The agreement includes 7.604% of Ekofisk area licenses PL018, PL018B and PL275 (including the Ekofisk, Eldfisk and Embla fields, and 6.63922% in the Tor Unit).
With this agreement, Equinor will no longer have any ownership interests in the Greater Ekofisk Area but will retain a 51% ownership share in Martin Linge and continue as the operator of the field.
The deal also includes the sale of Equinor’s interest in Norpipe Oil AS (18.5%), part of the infrastructure transporting oil from the Greater Ekofisk Area to land.
The agreement includes a cash consideration of USD 1 billion and a contingent payment structure linked to realised oil and gas prices for both assets for 2022 and 2023.

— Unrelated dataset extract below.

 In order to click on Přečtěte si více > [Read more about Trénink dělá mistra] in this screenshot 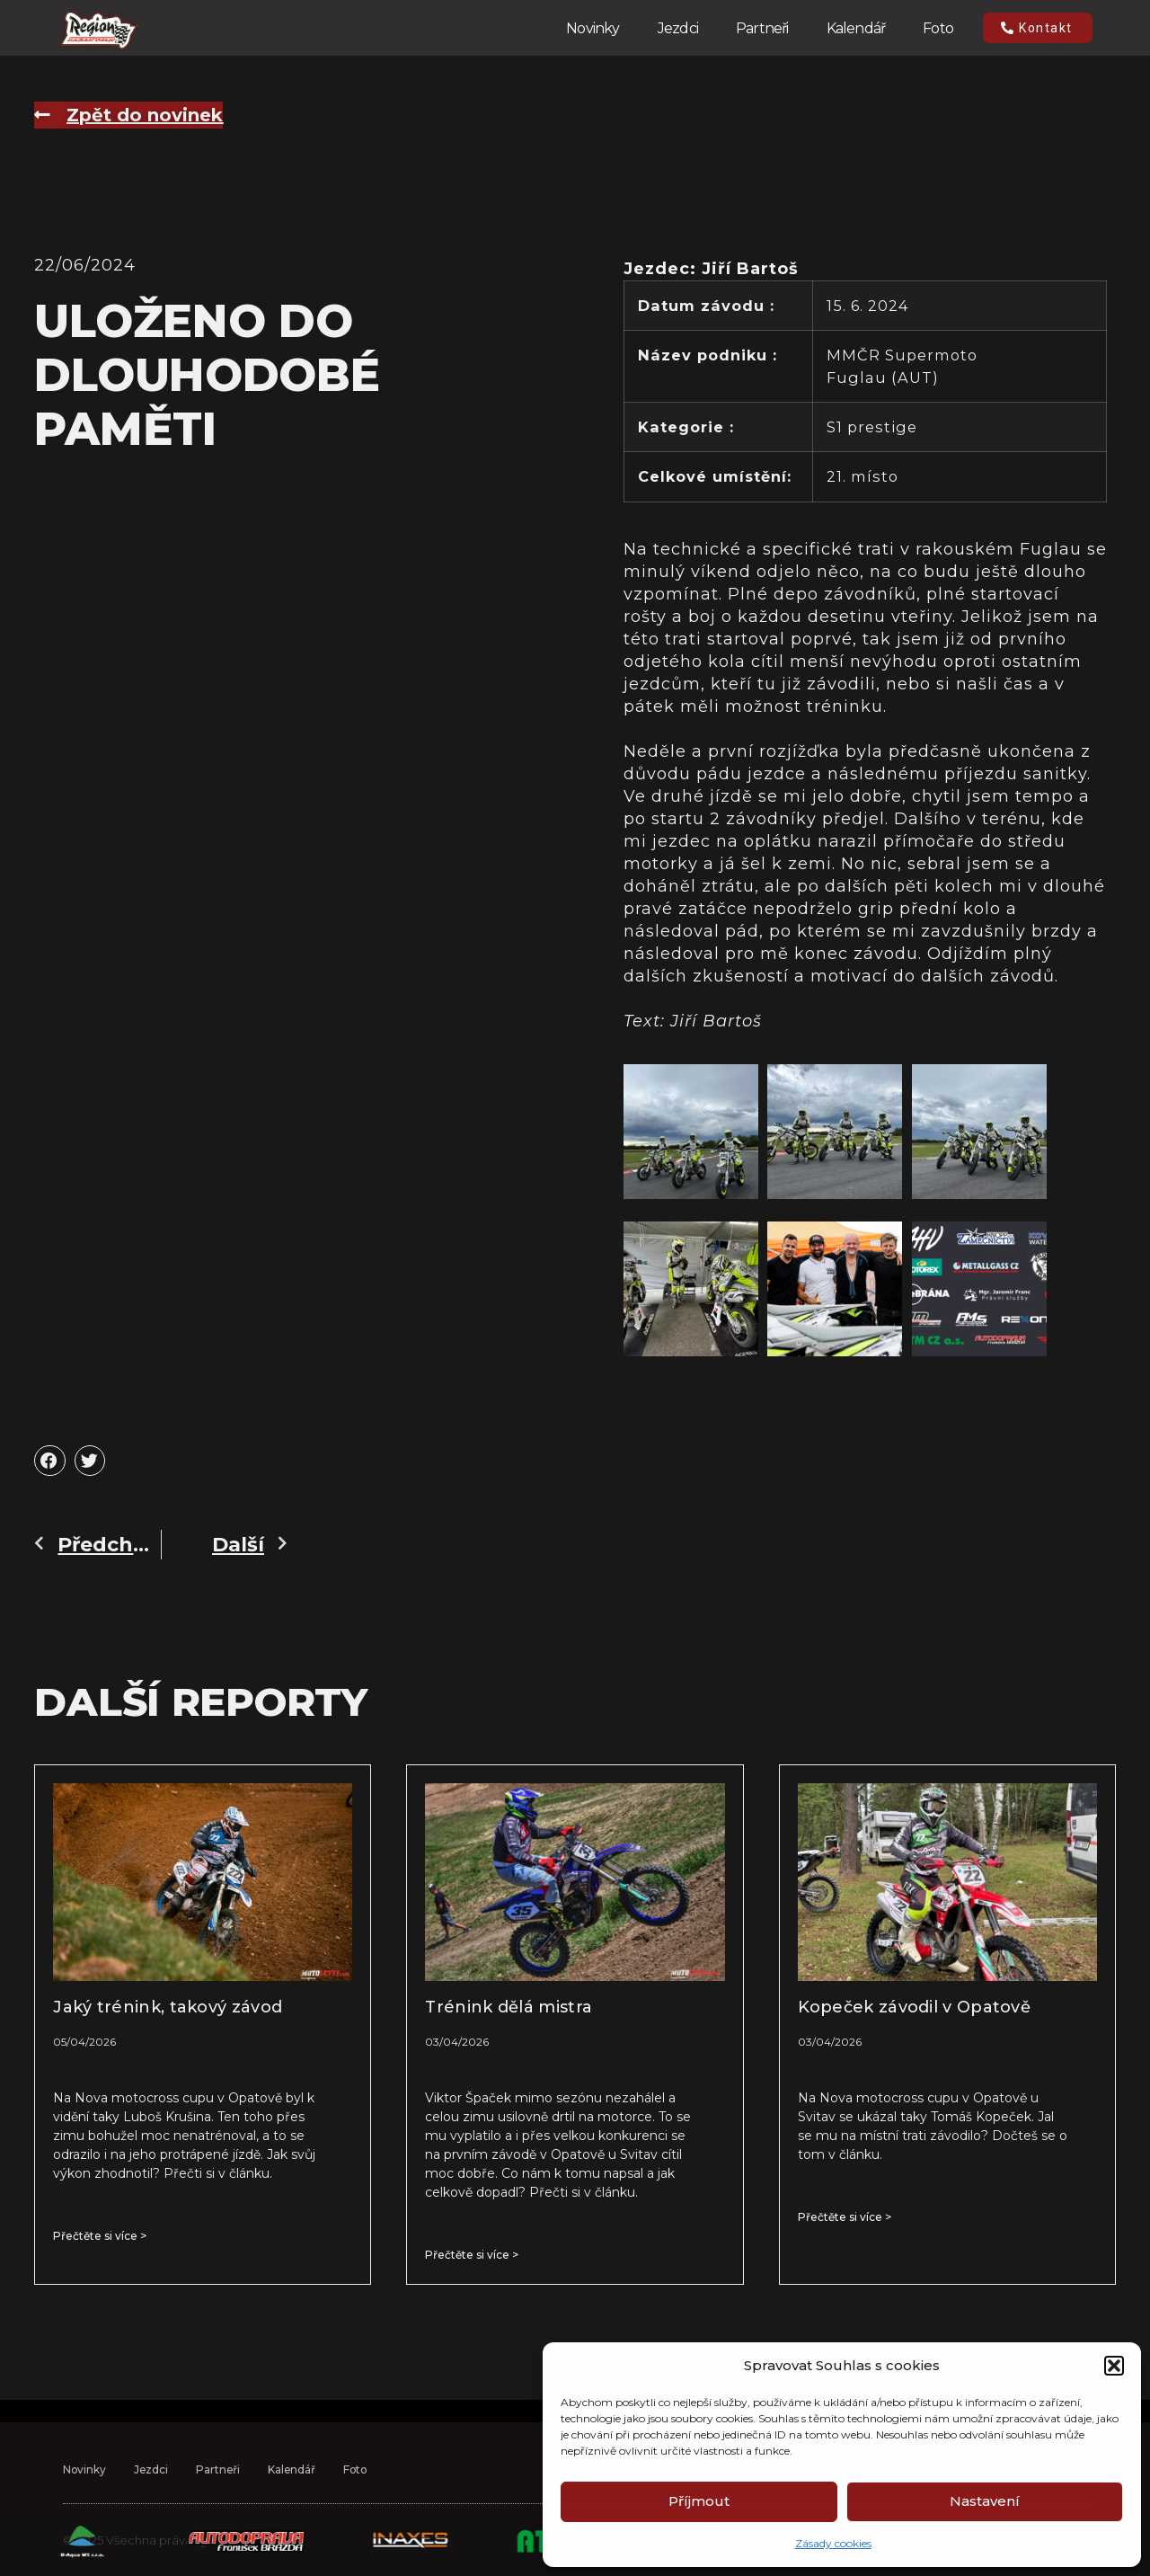, I will do `click(471, 2254)`.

With this transaction we are optimizing our oil and gas portfolio in line with Equinor’s strategy, capturing value from several of our assets.
Senior vice president Exploration Production South Norway
“Ekofisk has played an important role in Norway and Equinor’s oil and gas journey as the first producing field on the Norwegian Continental Shelf. The Greater Ekofisk Area is an area where Equinor has limited participation, and we have therefore decided to sell our position in the area during a period of high prices and to redirect capital to other core areas for the business,” says Nedregaard.
“We are also pleased to announce that the deal includes bringing in Sval Energi as a partner to the Martin Linge field, creating further value from this asset. Martin Linge started production in June 2021 and is now producing very efficiently. We are looking forward to collaborating further with Sval Energi to create more value from Martin Linge going forward.”
The closing of the transaction is subject to customary government and license approvals and is expected to be completed during the second half of 2022.